= Maria Ponsonby, Viscountess Duncannon =

English aristocrat (1787-1834)

Maria Ponsonby, Viscountess Duncannon (née Lady Maria Fane; 11 May 1787 - 19 March 1834) was an English aristocrat and the wife of John Ponsonby, Viscount Duncannon (later 4th Earl of Bessborough). She died before he inherited the earldom and thus was never Countess of Bessborough, but three of her sons were successively earls of Bessborough.

==Early life==
She was the daughter of John Fane, 10th Earl of Westmorland, and his first wife, the former Sarah Anne Child. Her brother was John Fane, 11th Earl of Westmorland, and her sisters were Sarah Villiers, Countess of Jersey (1785–1867), Lady Augusta Fane (1786–1871; later Lady Boringdon) and Lady Charlotte Fane (1793–1822).

==Personal life==
She married Ponsonby on 16 November 1805 at Berkeley Square, London, when he was known as Viscount Duncannon. They had eight sons and six daughters, including:

- Lady Georgiana Sarah Ponsonby (1807–1861), who married Rev. Sackville Bourke, nephew of the Earl of Mayo, and had five children
- John George Brabazon Ponsonby, 5th Earl of Bessborough (1809–1880), who married firstly, Lady Frances Charlotte Lambton, and secondly, Lady Caroline Amelia Gordon-Lennox, but had no children
- William Wentworth Brabazon Ponsonby (29 December 1812 – 8 July 1831), who died unmarried
- Lady Augusta Lavinia Priscilla Ponsonby (11 May 1814 – 19 November 1904), who married firstly William Petty-FitzMaurice, Earl of Kerry, and had one child; she married secondly, the Hon.
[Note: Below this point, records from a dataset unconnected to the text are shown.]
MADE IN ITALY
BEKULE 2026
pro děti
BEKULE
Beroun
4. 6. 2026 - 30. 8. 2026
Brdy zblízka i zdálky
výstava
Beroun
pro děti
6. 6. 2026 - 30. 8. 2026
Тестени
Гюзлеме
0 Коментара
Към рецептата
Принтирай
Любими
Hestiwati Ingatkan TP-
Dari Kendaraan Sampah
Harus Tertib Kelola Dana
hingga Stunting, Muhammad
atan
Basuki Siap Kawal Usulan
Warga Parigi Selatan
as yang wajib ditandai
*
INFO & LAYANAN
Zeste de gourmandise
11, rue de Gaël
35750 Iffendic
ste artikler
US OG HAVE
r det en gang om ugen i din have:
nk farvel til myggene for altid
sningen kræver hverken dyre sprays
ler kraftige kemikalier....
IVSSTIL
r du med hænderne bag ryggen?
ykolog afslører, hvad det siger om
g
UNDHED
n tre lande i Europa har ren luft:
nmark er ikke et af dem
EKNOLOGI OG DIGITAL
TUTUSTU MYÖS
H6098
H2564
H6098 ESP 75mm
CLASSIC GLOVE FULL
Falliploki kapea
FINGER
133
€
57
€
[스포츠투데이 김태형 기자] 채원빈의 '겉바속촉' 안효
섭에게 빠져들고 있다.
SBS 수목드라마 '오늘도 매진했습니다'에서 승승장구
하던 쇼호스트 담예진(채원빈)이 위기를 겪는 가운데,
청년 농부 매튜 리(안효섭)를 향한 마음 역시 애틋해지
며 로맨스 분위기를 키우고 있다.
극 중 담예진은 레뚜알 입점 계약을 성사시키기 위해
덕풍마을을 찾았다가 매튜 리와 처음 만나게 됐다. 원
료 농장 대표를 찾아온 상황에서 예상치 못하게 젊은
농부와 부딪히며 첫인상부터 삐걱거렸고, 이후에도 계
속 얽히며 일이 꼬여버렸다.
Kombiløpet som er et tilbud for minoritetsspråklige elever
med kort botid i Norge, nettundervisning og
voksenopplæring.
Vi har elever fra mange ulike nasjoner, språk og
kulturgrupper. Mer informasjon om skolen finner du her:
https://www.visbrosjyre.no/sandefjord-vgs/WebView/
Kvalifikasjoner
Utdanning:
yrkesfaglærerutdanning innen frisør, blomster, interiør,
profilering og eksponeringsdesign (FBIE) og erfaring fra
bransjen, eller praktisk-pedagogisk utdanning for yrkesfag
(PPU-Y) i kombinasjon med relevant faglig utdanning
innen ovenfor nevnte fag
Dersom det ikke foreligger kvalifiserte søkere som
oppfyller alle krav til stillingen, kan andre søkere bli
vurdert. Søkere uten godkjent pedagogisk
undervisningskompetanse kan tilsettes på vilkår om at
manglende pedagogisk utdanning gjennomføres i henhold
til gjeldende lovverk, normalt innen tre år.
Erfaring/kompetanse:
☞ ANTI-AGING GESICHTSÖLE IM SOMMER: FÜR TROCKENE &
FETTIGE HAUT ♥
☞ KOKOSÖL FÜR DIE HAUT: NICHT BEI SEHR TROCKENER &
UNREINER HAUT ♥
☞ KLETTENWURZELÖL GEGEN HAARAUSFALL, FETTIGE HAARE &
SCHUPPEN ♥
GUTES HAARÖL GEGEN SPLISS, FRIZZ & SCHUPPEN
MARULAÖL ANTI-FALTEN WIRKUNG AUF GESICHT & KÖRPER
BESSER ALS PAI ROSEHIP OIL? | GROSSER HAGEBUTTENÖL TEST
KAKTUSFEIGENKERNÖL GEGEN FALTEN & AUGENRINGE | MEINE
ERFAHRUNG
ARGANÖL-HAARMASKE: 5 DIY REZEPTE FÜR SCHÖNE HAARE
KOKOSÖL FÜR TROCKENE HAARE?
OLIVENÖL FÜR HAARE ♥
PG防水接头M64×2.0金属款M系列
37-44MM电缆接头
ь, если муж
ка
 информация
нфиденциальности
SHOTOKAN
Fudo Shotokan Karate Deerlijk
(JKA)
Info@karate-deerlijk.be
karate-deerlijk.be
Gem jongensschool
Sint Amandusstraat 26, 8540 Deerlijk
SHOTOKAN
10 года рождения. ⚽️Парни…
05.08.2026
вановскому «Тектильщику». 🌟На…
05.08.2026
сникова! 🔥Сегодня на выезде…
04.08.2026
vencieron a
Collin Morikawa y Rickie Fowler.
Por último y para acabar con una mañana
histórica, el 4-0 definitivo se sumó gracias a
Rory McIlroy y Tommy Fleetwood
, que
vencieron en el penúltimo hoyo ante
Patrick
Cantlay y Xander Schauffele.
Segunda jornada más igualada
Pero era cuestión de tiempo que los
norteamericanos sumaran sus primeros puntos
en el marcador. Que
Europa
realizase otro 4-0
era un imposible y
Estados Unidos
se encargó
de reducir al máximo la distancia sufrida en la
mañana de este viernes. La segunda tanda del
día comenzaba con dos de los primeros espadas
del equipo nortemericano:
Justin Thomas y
Charles Alexander Gore
- Frederick George Brabazon Ponsonby, 6th Earl of Bessborough (1815–1895), who died unmarried
- Lady Emily Charlotte Mary Ponsonby (1817–1877). She died unmarried but was the author of novels which were published without attribution.
- Lady Maria Jane Elizabeth Ponsonby (1819–1897), who married Hon. Charles Ponsonby, 2nd Baron de Mauley, and had children
- Hon. George Arthur Brabazon Ponsonby (1820–1841), who died unmarried
- Reverend Walter William Brabazon Ponsonby, 7th Earl of Bessborough (1821–1906), who married Lady Louisa Susan Cornwallis Eliot, and had children
- Rt. Hon. Sir Spencer Cecil Ponsonby-Fane (1824–1915), who married the Hon. Louisa Anne Rose Lee Dillon and had children; Spencer inherited the estate of Brympton d'Evercy from his mother's half-sister Lady Georgiana Fane.
- Lady Harriet Frederica Anne Ponsonby (1825–1900)
- Lady Kathleen Louisa Georgina Ponsonby (1826–1863), who married Frederick Edward Bunbury Tighe and had no children
- Hon. Cecil Robert Brabazon (28 May 1828 – 5 July 1828), died in infancy
- Hon. Gerald Henry Brabazon Ponsonby (1829–1908), who married Lady Maria Emma Catherine Coventry and had children

After several months of illness, Lady Duncannon died in 1834, aged 46, at her home in Cavendish Square, London. She died the day after her daughter Lady Augusta's wedding to the Earl of Kerry.

Her husband survived her by thirteen years and died in May 1847, aged 65. He was succeeded in the earldom by their eldest son, John, and subsequently by their younger sons Frederick and Walter.

===Descendants===
Through her daughter Lady Augusta Gore, Viscountess Duncannon was the grandmother of sportsman Spencer Gore; who won the first Wimbledon singles title in 1877, the Rt. Rev. Charles Gore, the Bishop of Oxford; and the barrister Sir Francis Charles Gore. Through Spencer, she was an ancestor of the artists Spencer "Freddie" Gore and Frederick Gore.